Saved entries:

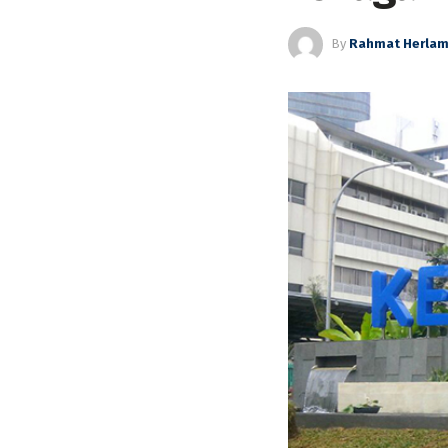
By
Rahmat Herla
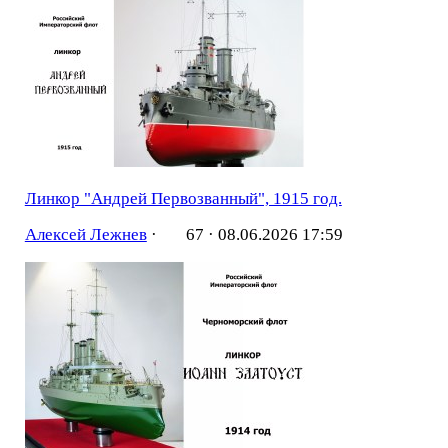
Линкор "Андрей Первозванный", 1915 год.
Алексей Лежнев
·
67 ·
08.06.2026 17:59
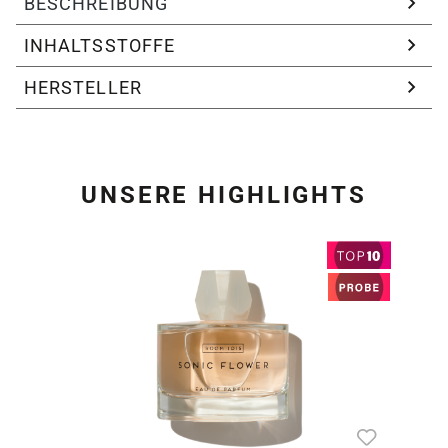
BESCHREIBUNG
INHALTSSTOFFE
HERSTELLER
UNSERE HIGHLIGHTS
Produktgalerie überspring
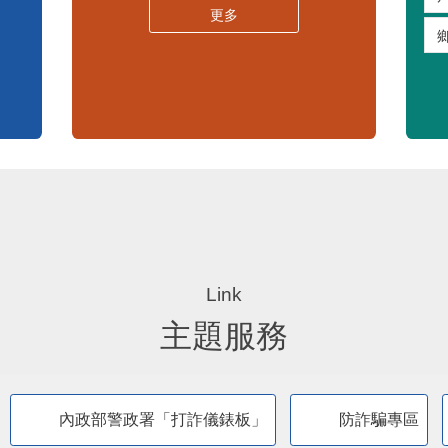
嚴重特殊傳染性肺炎專區
常見問答集
更多
主題服務
內政部警政署「打詐儀錶板」
防詐騙專區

Goal of the exercise —
Please repeat each record above precisely, with the pictures left out.

Answer section —
By
Rahmat Herla
Линкор "Андрей Первозванный", 1915 год.
Алексей Лежнев
·
67 ·
08.06.2026 17:59
BESCHREIBUNG
INHALTSSTOFFE
HERSTELLER
UNSERE HIGHLIGHTS
Produktgalerie überspring
嚴重特殊傳染性肺炎專區
常見問答集
更多
主題服務
內政部警政署「打詐儀錶板」
防詐騙專區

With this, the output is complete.